3.  **Stage 3: Evaluation (Scoring)**
    *   Runs `eval.py --mode scoring` to send the generated results to the scoring model for evaluation.
4.  **Cleanup**
    *   Upon task completion, automatically shuts down the scoring model service.

## 📊 Output Results

Evaluation results will be generated as JSON files, saved by default in the `./eval_results/` directory.

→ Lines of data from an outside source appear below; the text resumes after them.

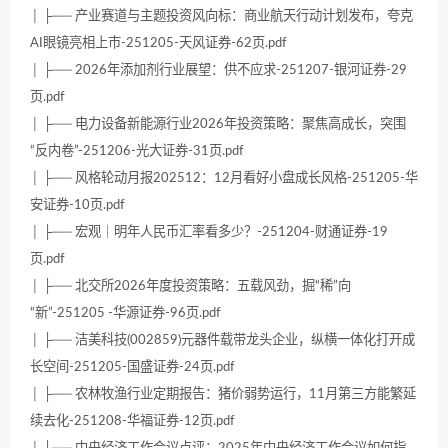
│ ├── 产业赛道与主题投资风向标：商业航天行动计划发布，夸克
AI眼镜亮相上市-251205-天风证券-62页.pdf
│ ├── 2026年添加剂行业展望：供不应求-251207-银河证券-29
页.pdf
│ ├── 电力设备新能源行业2026年投资策略：聚焦高成长，突围
“反内卷”-251206-光大证券-31页.pdf
│ ├── 风格轮动月报202512：12月看好小盘成长风格-251205-华
安证券-10页.pdf
│ ├── 宏观｜明年人民币汇率看多少？-251204-财通证券-19
页.pdf
│ ├── 北交所2026年度投资策略：五载风劲，掘“稀”向
“新”-251205 -华源证券-96页.pdf
│ ├── 洁美科技(002859)元器件载带龙头企业，纵横一体化打开成
长空间-251205-国盛证券-24页.pdf
│ ├── 农林牧渔行业定期报告：猪价弱势运行，11月第三方能繁延
续去化-251208-华福证券-12页.pdf
│ ├── 中央经济工作会议点评：2025年中央经济工作会议如何指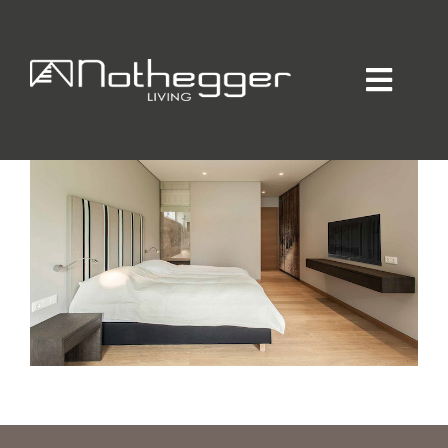
HAUS L
Home
Individueller Innenausbau
Hotellerie / Gastronomie
Private Residence
Unternehmen / Produktion
Showroom
Online-Möbelprogramm
Partner
Jobs
Blog
Kontakt
Kataloge
Daten-Manager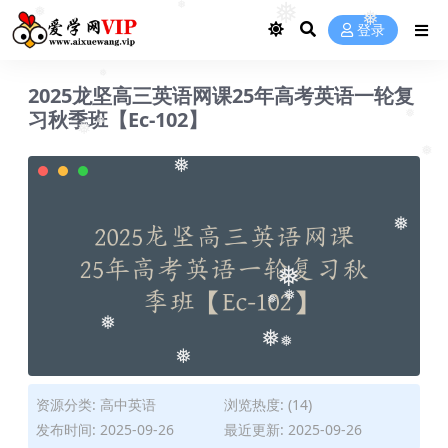
❅
❅
❅
登录
❅
❅
2025龙坚高三英语网课25年高考英语一轮复
❅
习秋季班【Ec-102】
❅
❅
❅
❅
❅
❅
❅
❅
❅
❅
❅
❅
❅
资源分类:
高中英语
浏览热度: (14)
发布时间: 2025-09-26
最近更新: 2025-09-26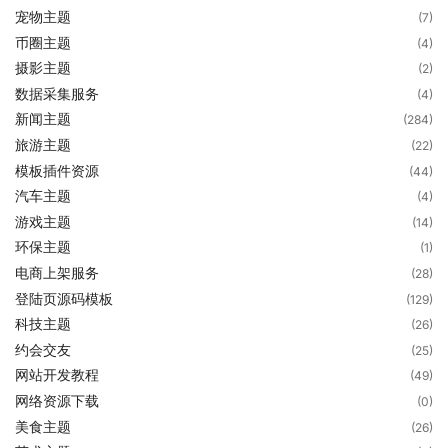
宠物主题
(7)
币圈主题
(4)
摄影主题
(2)
数据采集服务
(4)
新闻主题
(284)
旅游主题
(22)
模板插件资源
(44)
汽车主题
(4)
游戏主题
(14)
环保主题
(1)
电商上架服务
(28)
登陆页源码模板
(129)
科技主题
(26)
约会交友
(25)
网站开发教程
(49)
网络资源下载
(0)
美食主题
(26)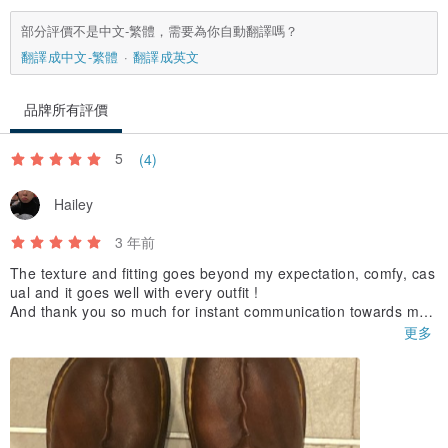
注意事項
部分評價不是中文-繁體，需要為你自動翻譯嗎？
• 訂製商品恕不接受退換貨
翻譯成中文-繁體
翻譯成英文
• 天然皮革可能帶有紋路、皺褶或色差
• 燈光影響下，顏色可能略有差異
品牌所有評價
• 皮革會隨著時間改變色澤
5
(4)
保養須知
Hailey
• 避免接觸水份與潮濕環境
• 若不慎弄濕，請擦乾並於陰涼處風乾
3 年前
• 勿直接曝曬於陽光下
The texture and fitting goes beyond my expectation, comfy, cas
ual and it goes well with every outfit !
And thank you so much for instant communication towards my
every concern and the shipping arrangements !!!
更多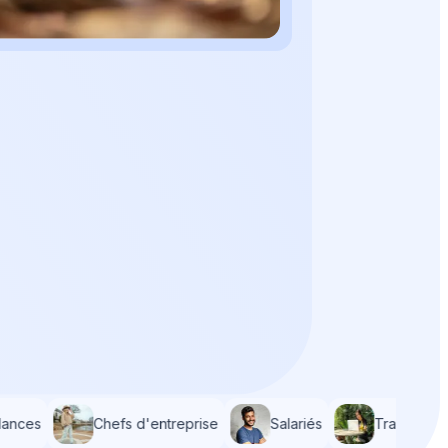
ances
Chefs d'entreprise
Salariés
Travailleurs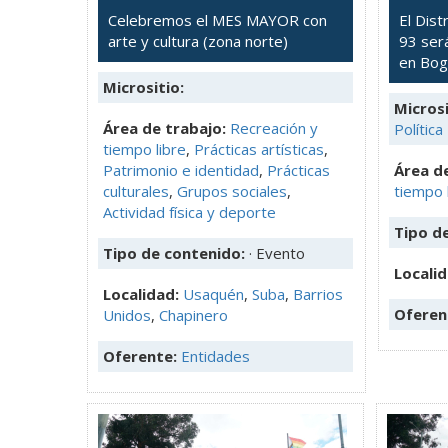
Celebremos el MES MAYOR con
El Dist
arte y cultura (zona norte)
93 será
en Bog
Micrositio:
Microsi
Área de trabajo:
Recreación y
Política
tiempo libre
,
Prácticas artísticas
,
Patrimonio e identidad
,
Prácticas
Área de
culturales
,
Grupos sociales
,
tiempo 
Actividad física y deporte
Tipo d
Tipo de contenido:
· Evento
Locali
Localidad:
Usaquén
,
Suba
,
Barrios
Oferen
Unidos
,
Chapinero
Oferente:
Entidades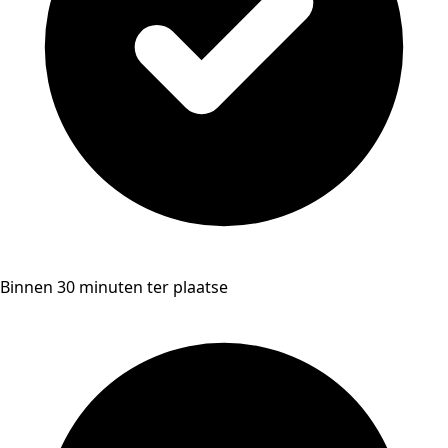
Binnen 30 minuten ter plaatse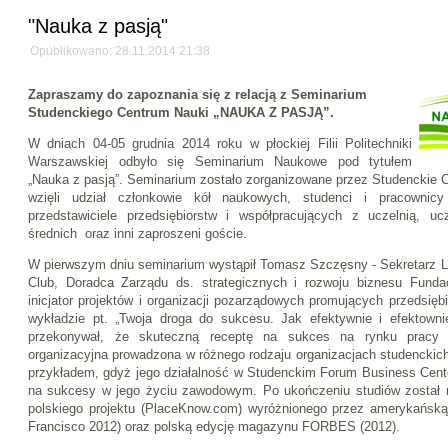
"Nauka z pasją"
Opublikowano: 28.11.2014 21:38
Zapraszamy do zapoznania się z relacją z Seminarium
Studenckiego Centrum Nauki „NAUKA Z PASJĄ”.
W dniach 04-05 grudnia 2014 roku w płockiej Filii Politechniki
Warszawskiej odbyło się Seminarium Naukowe pod tytułem
„Nauka z pasją”. Seminarium zostało zorganizowane przez Studenckie
wzięli udział członkowie kół naukowych, studenci i pracownicy 
przedstawiciele przedsiębiorstw i współpracujących z uczelnią, uc
średnich oraz inni zaproszeni goście.
W pierwszym dniu seminarium wystąpił Tomasz Szczęsny - Sekretarz L
Club, Doradca Zarządu ds. strategicznych i rozwoju biznesu Funda
inicjator projektów i organizacji pozarządowych promujących przedsięb
wykładzie pt. „Twoja droga do sukcesu. Jak efektywnie i efektown
przekonywał, że skuteczną receptę na sukces na rynku pracy 
organizacyjna prowadzona w różnego rodzaju organizacjach studenckic
przykładem, gdyż jego działalność w Studenckim Forum Business Center
na sukcesy w jego życiu zawodowym. Po ukończeniu studiów został
polskiego projektu (PlaceKnow.com) wyróżnionego przez amerykańs
Francisco 2012) oraz polską edycję magazynu FORBES (2012).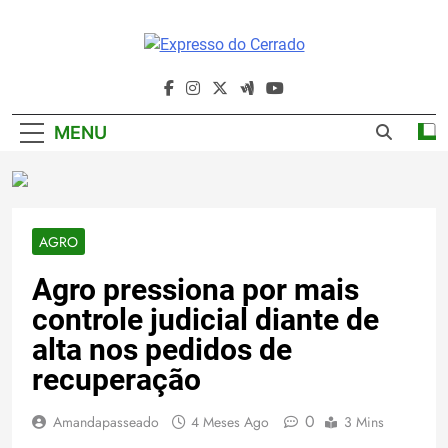
Skip
to
content
Expresso Do
Cerrado
MENU
AGRO
Agro pressiona por mais
controle judicial diante de
alta nos pedidos de
recuperação
0
Amandapasseado
4 Meses Ago
3 Mins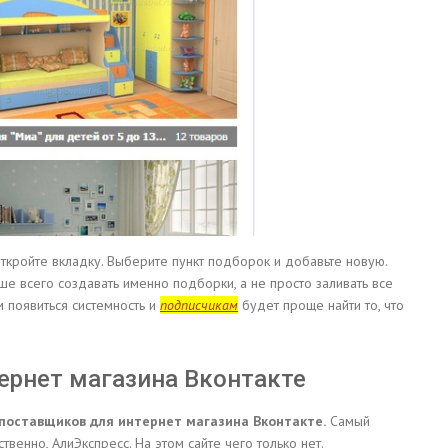
откройте вкладку. Выберите пункт подборок и добавьте новую.
чше всего создавать именно подборки, а не просто заливать все
м появиться системность и
подписчикам
будет проще найти то, что
рнет магазина Вконтакте
поставщиков для интернет магазина Вконтакте.
Самый
твенно, АлиЭкспресс. На этом сайте чего только нет.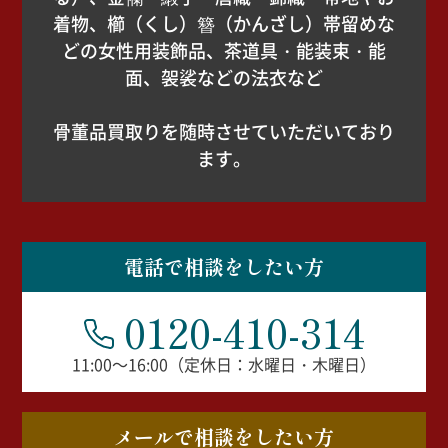
着物、櫛（くし）簪（かんざし）帯留めな
どの女性用装飾品、茶道具・能装束・能
面、袈裟などの法衣など
骨董品買取りを随時させていただいており
ます。
電話で相談をしたい方
0120-410-314
11:00～16:00（定休日：水曜日・木曜日）
メールで相談をしたい方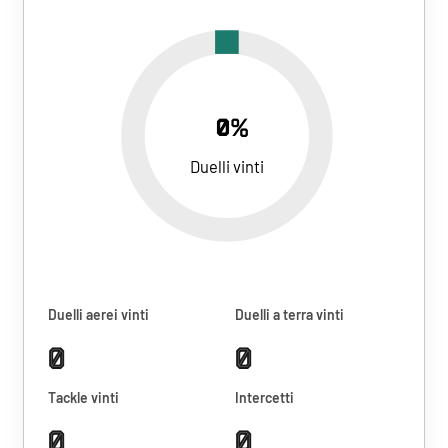
0%
Duelli vinti
Duelli aerei vinti
Duelli a terra vinti
0
0
Tackle vinti
Intercetti
0
0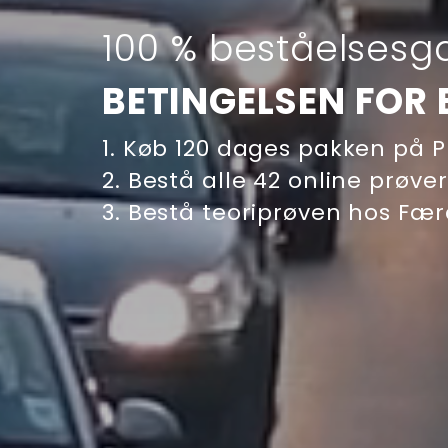
100 % beståelsesga
BETINGELSEN FOR 
1. Køb 120 dages pakken på P
2. Bestå alle 42 online prøver
3. Bestå teoriprøven hos Færds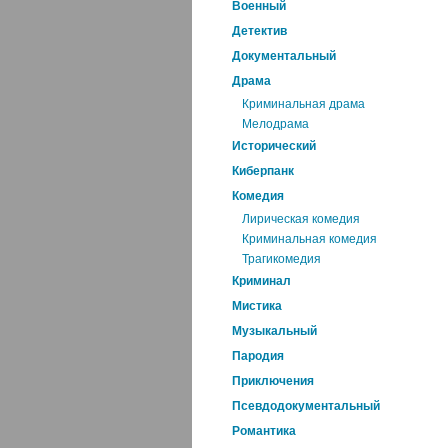
Военный
Детектив
Документальный
Драма
Криминальная драма
Мелодрама
Исторический
Киберпанк
Комедия
Лирическая комедия
Криминальная комедия
Трагикомедия
Криминал
Мистика
Музыкальный
Пародия
Приключения
Псевдодокументальный
Романтика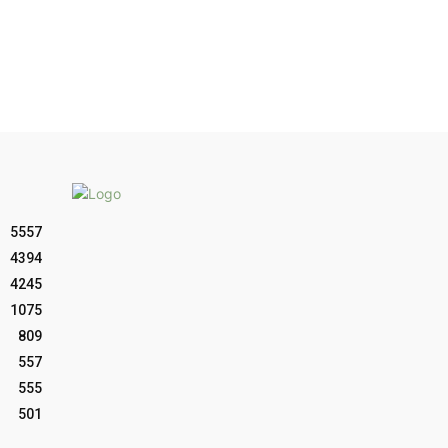
5557
4394
4245
1075
809
557
555
501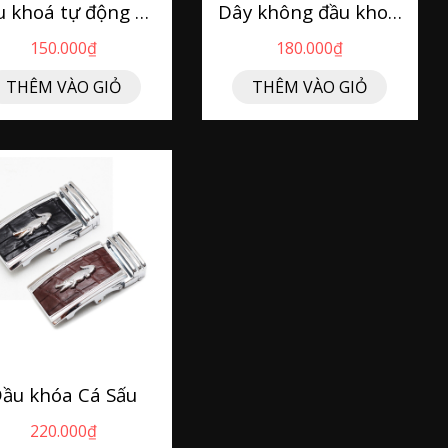
Đầu khoá tự động DTSM26
Dây không đầu khoá tự động DP2L
150.000₫
180.000₫
THÊM VÀO GIỎ
THÊM VÀO GIỎ
ầu khóa Cá Sấu
220.000₫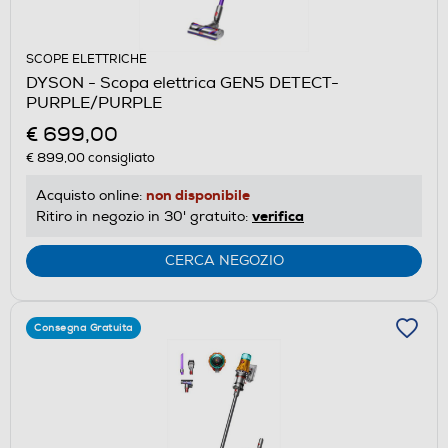
SCOPE ELETTRICHE
DYSON - Scopa elettrica GEN5 DETECT-
PURPLE/PURPLE
€ 699,00
€ 899,00
consigliato
non disponibile
Acquisto online:
verifica
Ritiro in negozio in 30' gratuito:
CERCA NEGOZIO
Consegna Gratuita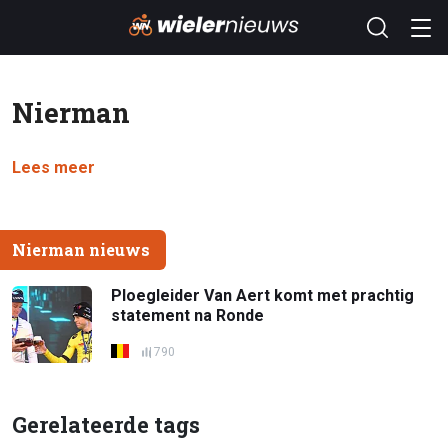
Nierman
Lees meer
Nierman nieuws
Ploegleider Van Aert komt met prachtig
statement na Ronde
790
Gerelateerde tags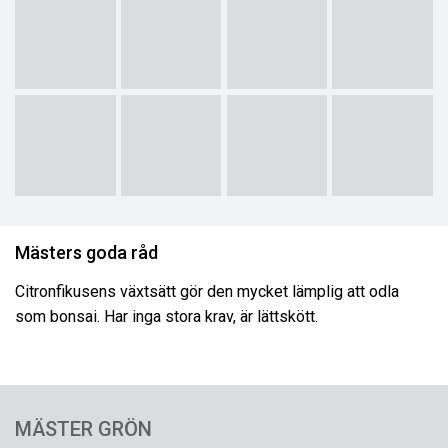
Mästers goda råd
Citronfikusens växtsätt gör den mycket lämplig att odla
som bonsai. Har inga stora krav, är lättskött.
MÄSTER GRÖN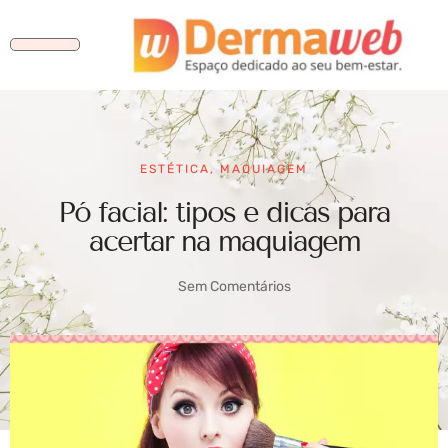
ESTÉTICA
,
MAQUIAGEM
Pó facial: tipos e dicas para
acertar na maquiagem
Sem Comentários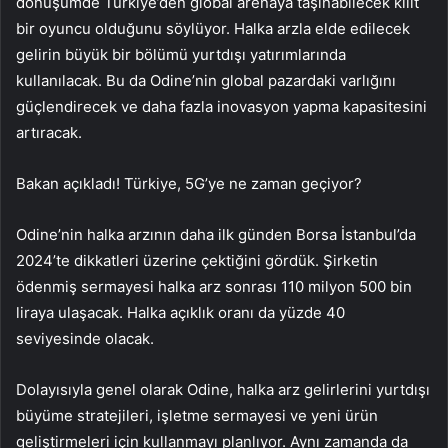
dönüşümde Türkiye’den global arenaya taşınabilecek kilit
bir oyuncu olduğunu söylüyor. Halka arzla elde edilecek
gelirin büyük bir bölümü yurtdışı yatırımlarında
kullanılacak. Bu da Odine’nin global pazardaki varlığını
güçlendirecek ve daha fazla inovasyon yapma kapasitesini
artıracak.
Bakan açıkladı! Türkiye, 5G’ye ne zaman geçiyor?
Odine’nin halka arzının daha ilk günden Borsa İstanbul’da
2024’te dikkatleri üzerine çektiğini gördük. Şirketin
ödenmiş sermayesi halka arz sonrası 110 milyon 500 bin
liraya ulaşacak. Halka açıklık oranı da yüzde 40
seviyesinde olacak.
Dolayısıyla genel olarak Odine, halka arz gelirlerini yurtdışı
büyüme stratejileri, işletme sermayesi ve yeni ürün
geliştirmeleri için kullanmayı planlıyor. Aynı zamanda da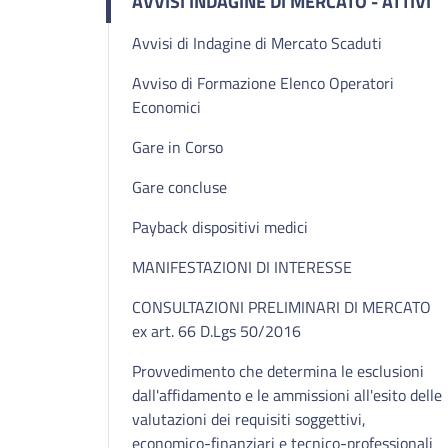
AVVISI INDAGINE DI MERCATO - ATTIVI
Avvisi di Indagine di Mercato Scaduti
Avviso di Formazione Elenco Operatori
Economici
Gare in Corso
Gare concluse
Payback dispositivi medici
MANIFESTAZIONI DI INTERESSE
CONSULTAZIONI PRELIMINARI DI MERCATO
ex art. 66 D.Lgs 50/2016
Provvedimento che determina le esclusioni
dall'affidamento e le ammissioni all'esito delle
valutazioni dei requisiti soggettivi,
economico-finanziari e tecnico-professionali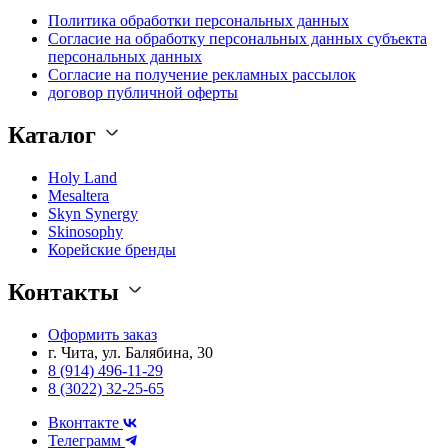
Политика обработки персональных данных
Согласие на обработку персональных данных субъекта
персональных данных
Согласие на получение рекламных рассылок
договор публичной оферты
Каталог
Holy Land
Mesaltera
Skyn Synergy
Skinosophy
Корейские бренды
Контакты
Оформить заказ
г. Чита, ул. Балябина, 30
8 (914) 496-11-29
8 (3022) 32-25-65
Вконтакте
Телеграмм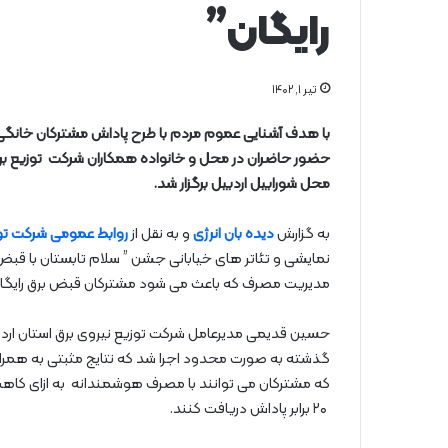
رایگان”
تیر ۱, ۱۴۰۲
با هدف آشنایی عموم مردم با طرح پاداش مشترکان خانگی 
محل شورابیل اردبیل برگزار شد.
به گزارش
دیده بان انرژی
و به نقل از
روابط عمومی شرکت توزی
نمایشی و تئاتر های خیابانی جشن ” سلام تابستان با قبض بر
مدیریت مصرف که باعث می شود مشترکان قبض برق رایگان 
حسین قدیمی مدیرعامل شرکت توزیع نیروی برق استان ا
گذشته به صورت محدود اجرا شد که نتایج مثبتی به همرا
که مشترکان می توانند با مصرف هوشمندانه به ازای ک
۲۰ برابر پاداش دریافت کنند.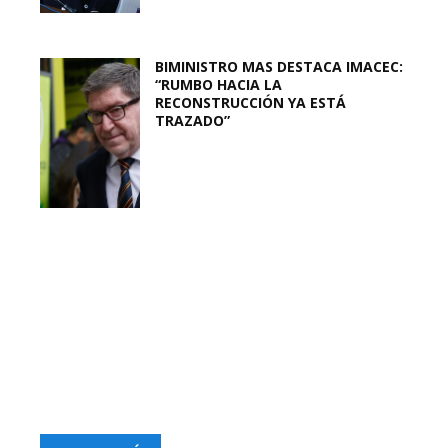
BIMINISTRO MAS DESTACA IMACEC:
“RUMBO HACIA LA
RECONSTRUCCIÓN YA ESTÁ
TRAZADO”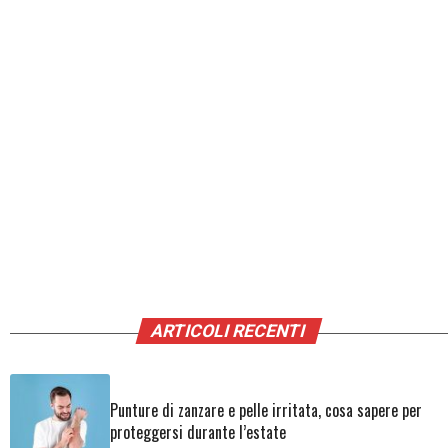
ARTICOLI RECENTI
Punture di zanzare e pelle irritata, cosa sapere per
proteggersi durante l’estate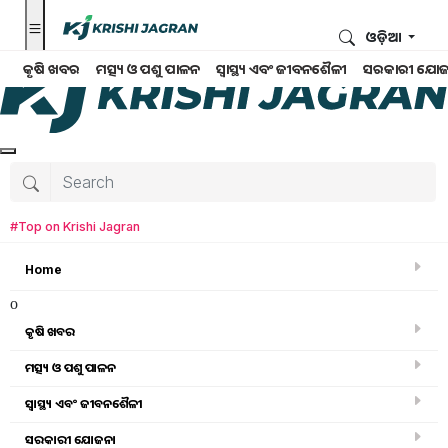
ଓଡ଼ିଆ
କୃଷି ଖବର
ମତ୍ସ୍ୟ ଓ ପଶୁ ପାଳନ
ସ୍ୱାସ୍ଥ୍ୟ ଏବଂ ଜୀବନଶୈଳୀ
ସରକାରୀ ଯୋଜ
#Top on Krishi Jagran
Home
o
କୃଷି ଖବର
ମତ୍ସ୍ୟ ଓ ପଶୁ ପାଳନ
ସ୍ୱାସ୍ଥ୍ୟ ଏବଂ ଜୀବନଶୈଳୀ
କୃଷି ଖବର
ସରକାରୀ ଯୋଜନା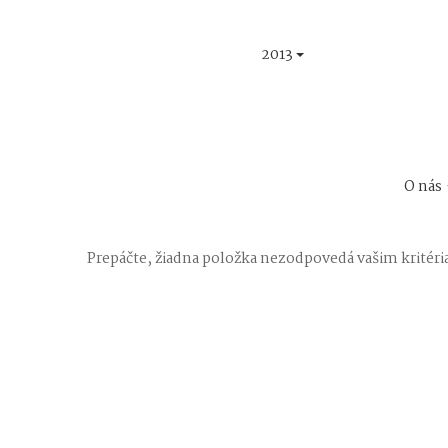
2013
O nás
Prepáčte, žiadna položka nezodpovedá vašim kritér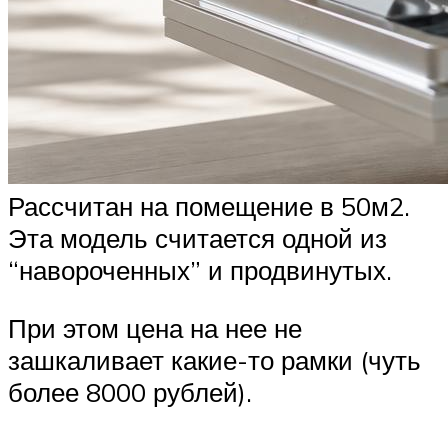
Рассчитан на помещение в 50м2.
Эта модель считается одной из
“навороченных” и продвинутых.
При этом цена на нее не
зашкаливает какие-то рамки (чуть
более 8000 рублей).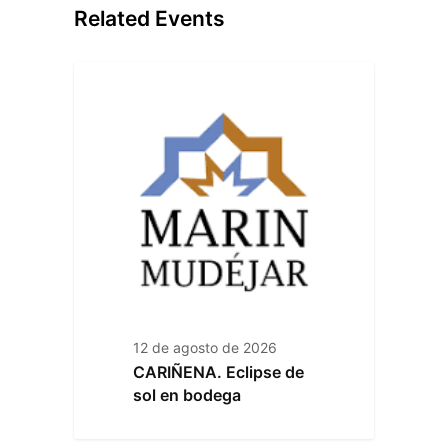
Related Events
12 de agosto de 2026
CARIÑENA. Eclipse de
sol en bodega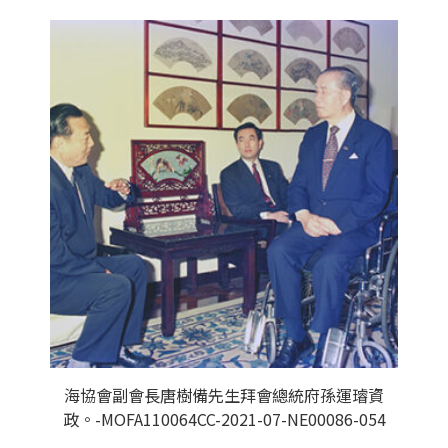
海協會副會長唐樹備先生拜會總統府孫運璿資
政。-MOFA110064CC-2021-07-NE00086-054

*   **Filename Format**: `{MODEL_NAME}{EXP_MARKING}:{DATASET_NAME}.json`

## 📂 Minimalist Development Guide

```text
.
├── run_eval.sh         # [Main Program] Manages config parameters, service lifecycle, and flow control
├── eval.py             # [Execution Script] Handles data loading, API interaction, and result storage
├── utils/              # [Dependencies] General utility functions
├── models/             # [Dependencies] Model registration and loading
└── benchmarks/         # [Dependencies] Dataset registration and loading
```

The project is mainly divided into benchmarks (evaluation sets) and evaluation models. You can register new datasets in `benchmarks/` and new models in `models/`.

### Adding New Datasets
1.  Create a new dataset `.py` file in `benchmarks/`, such as `unobench.py`. Inherit from the `BaseDataset` class and implement the abstract methods:
    *   `load_and_prepare`: Download and load the dataset, organizing each item into the `utils.EvaluationRecord` format.
    *   `build_message`: Construct the message sent to the model side (OpenAI Chat Message format).
    *   `build_score_message`: Construct the message sent to the scoring model (OpenAI Chat Message format).
    *   `compute_score`: Calculate the score for a single data item.
    *   `compute_metrics`: Calculate metrics for the entire dataset.
2.  Register the dataset in `__init__.py`.

### Adding New Models
1.  Create a new model `.py` file in `models/`, such as `qwen_2d5_omni_7b.py`. Inherit from the `BaseModel` class and implement the abstract methods:
    *   `load_model`: Load the model.
    *   `generate`: Call the model interface once to generate text.
    *   `generate_batch`: Batch call the model interface to generate text.
2.  Register the model in `__init__.py`.

## ⚠️ Precautions
*   **Path Check**: Please ensure that the paths in the script have been modified to match the actual paths on your server.